Often she caught him staring at her intently, with a voracious hunger that made her want to crawl out of her skin, but otherwise he was the perfect gentleman. Nic—the perfect gentleman? It was surreal. Maybe he’d been taken over by an alien life force or something. It was worrying to think he had such depth.
She’d half expected him to cancel their trip to the Picasso Museum that morning but, Nic being Nic, the idea hadn’t seemed to cross his mind. Nor had cancelling tonight—their last night in Barcelona—and escorting her to his samba club in the old town. If someone had told her a month ago that she’d be sitting like some idiotic schoolgirl with a crush, counting down the hours, she’d have told them they were mentally insane. Yet here she was. Verging on lunacy.
Except no other man had ever looked at her the way Nic did. Predatory. Hungry. Just the heat in his whisky-coloured gaze, running hotly over her skin, their flames dancing in the dark depths like a physical manifestation of the blazing inferno that continued to rise up between them had Pia willing to do anything and everything he desired.
The bing-bong of an incoming e-mail diverted her attention to her mailbox.
No news. Nothing to link Carvalho to the hype at QV. He looks clean. Know more when I’ve spoken to PI in the morning.
Be careful, Pia.
J.
Careful? Wasn’t she always careful? Always playing by the rules, using her head, emotionally barren. But with Nic she felt every sensation as if her senses were torn open and raw. As if she’d been held under the power of sensory deprivation her entire life—and maybe she had.
Her thoughts were severed by the ping of the elevator and the sight of Nic—all sweat and ripped muscle—coming back from his run.
Heaven help her, one look and her body simultaneously sighed in relief and flamed with heat, like some primal animal seeing her mate.
His hair was damp, the thick waves plastered to his brow. Beads of sweat dripped from his temples and clung to his chiselled jaw. And she could just imagine those corded, flexing muscular arms and his thick, powerful thighs moving with athletic grace as he pounded the pavement.
He scratched the hard ridges of his belly absently as he sauntered over, his dark gaze searing, as if he’d missed her face. ‘Working again, querida?’
‘Some problems at the club.’ Pia looked at him closely but he didn’t flinch at the mention of Q Virtus.
‘Let your father deal with it, Pia,’ he said, brisk and decisive.
She almost told him she didn’t have that option.
‘We’ll leave in twenty minutes. I’m taking a quick shower.’
Can I be a fly on the wall?
Honest to God, he was sex incarnate, and the thought of another night lying alone in his huge bed in the guest room, thinking of how he’d made love to her mouth, how his thick hardness had nuzzled against the apex of her thighs, was a new form of persecution.

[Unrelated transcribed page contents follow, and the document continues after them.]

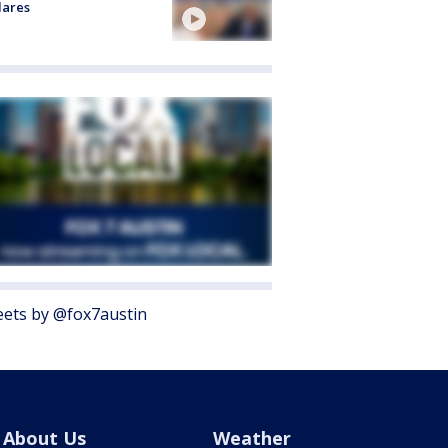
lares
ets by @fox7austin
About Us
Weather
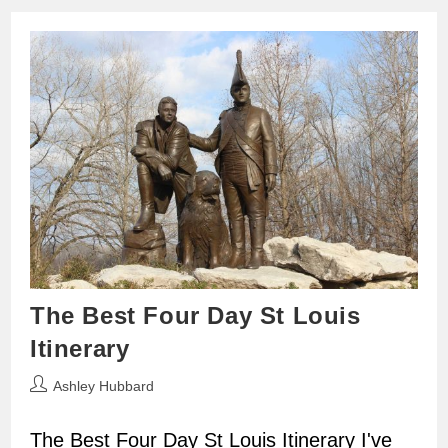
The Best Four Day St Louis
Itinerary
Post
Ashley Hubbard
author:
The Best Four Day St Louis Itinerary I've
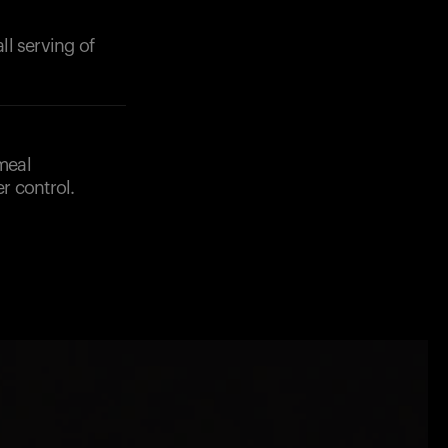
l serving of
 meal
r control.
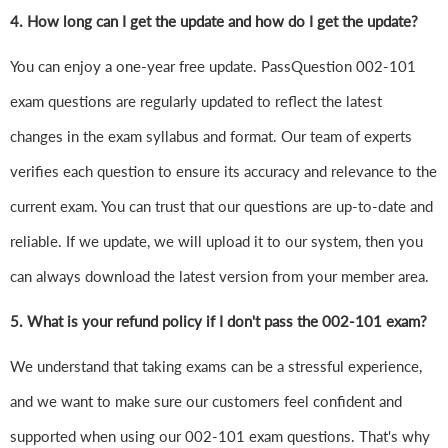
4.
How long can I get the update and how do I get the update?
You can enjoy a one-year free update. PassQuestion 002-101
exam questions are regularly updated to reflect the latest
changes in the exam syllabus and format. Our team of experts
verifies each question to ensure its accuracy and relevance to the
current exam. You can trust that our questions are up-to-date and
reliable. If we update, we will upload it to our system, then you
can always download the latest version from your member area.
5. What is your refund policy if I don't pass the 002-101 exam?
We understand that taking exams can be a stressful experience,
and we want to make sure our customers feel confident and
supported when using our 002-101 exam questions. That's why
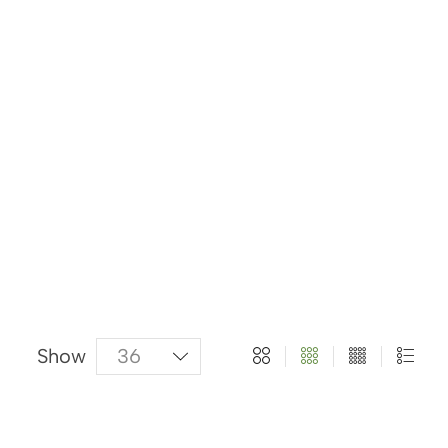
About Us
Categories
Products
Show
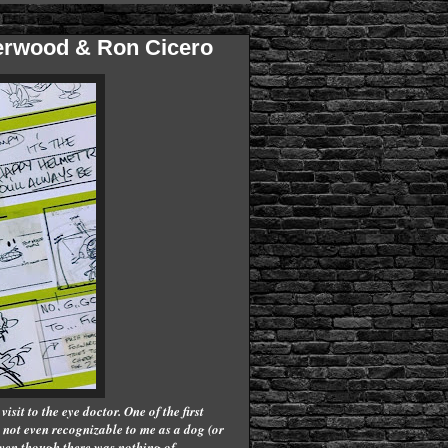
terwood & Ron Cicero
isit to the eye doctor. One of the first
not even recognizable to me as a dog (or
 even though there was nothing of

One hand on his hip, he didn’t move an inch towards the shower, just stared at something beyond her left shoulder, and as she looked closer she could see stress bracketing his eyes. ‘Is everything okay, Nic?’
Finally he met her gaze and his mouth shaped for speech, as if he wanted to tell her something. Something important, if his deep frown and tight jaw were anything to go by, and Pia felt as if she teetered on the edge of a cliff, waiting for a fall. His eyes lingered on her for long moments but he didn’t answer her, didn’t say a word, and after a frustrated clench of his fists he stalked off to the massive en suite bathroom.

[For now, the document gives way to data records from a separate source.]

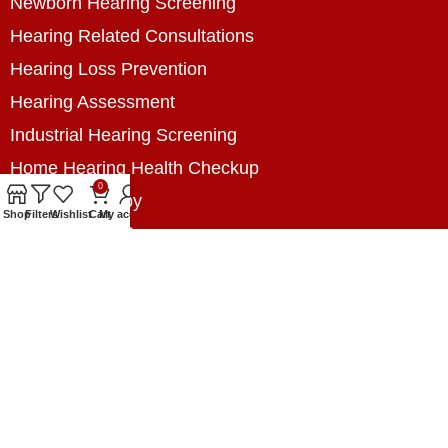
Newborn Hearing Screening
Hearing Related Consultations
Hearing Loss Prevention
Hearing Assessment
Industrial Hearing Screening
Home Hearing Health Checkup
0
Speech Therapy
Shop
Filters
Wishlist
Cart
My account
Contact Us
+8801788020699
+8801788020699
info@digitalhearingsolution.com
Opposite of Pubali Bank Dhap Branch, West side
of Dhap 8-Tola Mosque, Dhap, Jail Road,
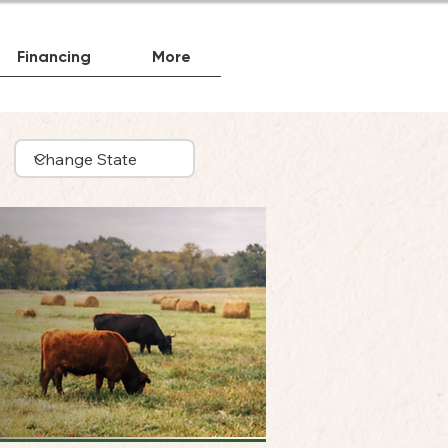
Financing
More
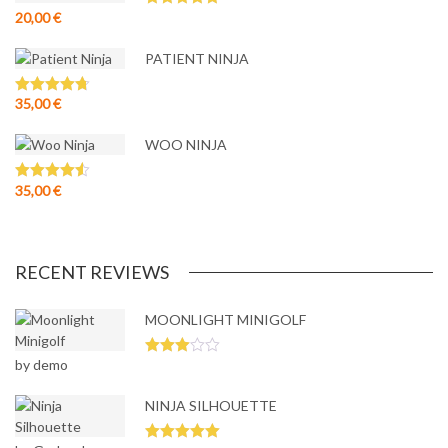
20,00
€
Rated
5.00
out of 5
PATIENT NINJA
35,00
€
Rated
4.67
out of 5
WOO NINJA
35,00
€
Rated
4.50
out of 5
RECENT REVIEWS
MOONLIGHT MINIGOLF
by demo
Rated
3
out
of 5
NINJA SILHOUETTE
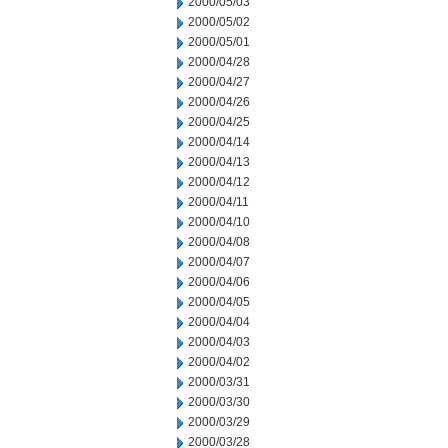
2000/05/03
2000/05/02
2000/05/01
2000/04/28
2000/04/27
2000/04/26
2000/04/25
2000/04/14
2000/04/13
2000/04/12
2000/04/11
2000/04/10
2000/04/08
2000/04/07
2000/04/06
2000/04/05
2000/04/04
2000/04/03
2000/04/02
2000/03/31
2000/03/30
2000/03/29
2000/03/28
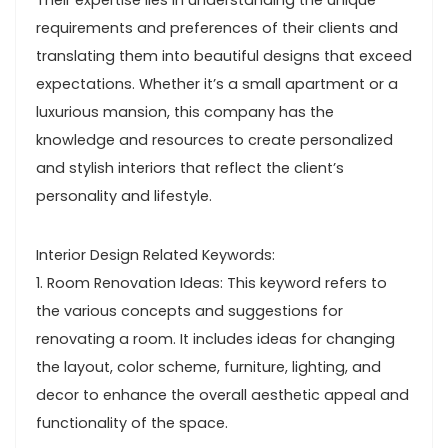
Their expertise lies in understanding the unique
requirements and preferences of their clients and
translating them into beautiful designs that exceed
expectations. Whether it’s a small apartment or a
luxurious mansion, this company has the
knowledge and resources to create personalized
and stylish interiors that reflect the client’s
personality and lifestyle.
Interior Design Related Keywords:
1. Room Renovation Ideas: This keyword refers to
the various concepts and suggestions for
renovating a room. It includes ideas for changing
the layout, color scheme, furniture, lighting, and
decor to enhance the overall aesthetic appeal and
functionality of the space.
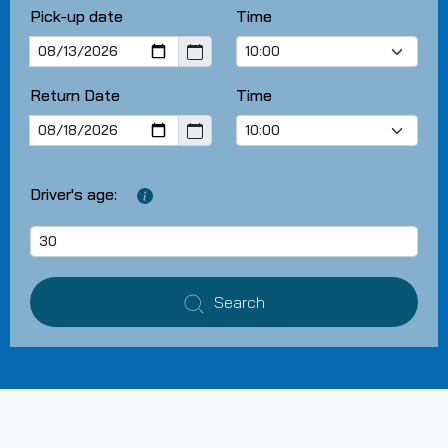
Pick-up date
Time
Return Date
Time
Driver's age:
Search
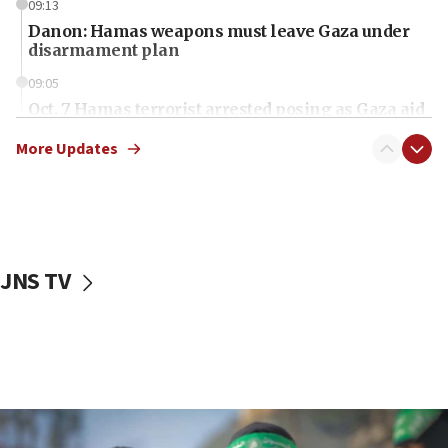
09:13
Danon: Hamas weapons must leave Gaza under
disarmament plan
09:05
Oct. 7 Hamas terrorist arrested posing as Gaza aid
truck driver
More Updates
08:50
UNICEF study: Malnutrition lower in Gaza than in
surrounding Arab countries
08:13
CENTCOM: US has redirected 49 commercial
JNS TV
vessels under Iran blockade
08:11
Convicted hate offender quits UK election race
07:42
Israeli Navy conducts largest drill since Oct. 7
06:55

Pia blew out a breath she hadn’t known she was holding and slumped against the chair.
‘By the way,’ he said, loud enough to be heard through the penthouse. ‘There’s a box on your bed; you’ll need it for the club tonight.’
There was?
Pia launched from the seat and tried not to dash through to her room like a child on Christmas morning. There on the pristine white sheets of the enormous four-poster bed was one of the boxes from the designer boutique; signature black, with a huge gold velvet sash tied into a sumptuous bow.
Her breathing grew a little fast and she rubbed her hands down her jeans.
A gift. Nic had bought her a gift. The man she’d watched from afar, the man who’d saved her life, the man who desired her like no other ever had. Surely this shouldn’t feel so huge, so momentous, and yet that was exactly how it felt.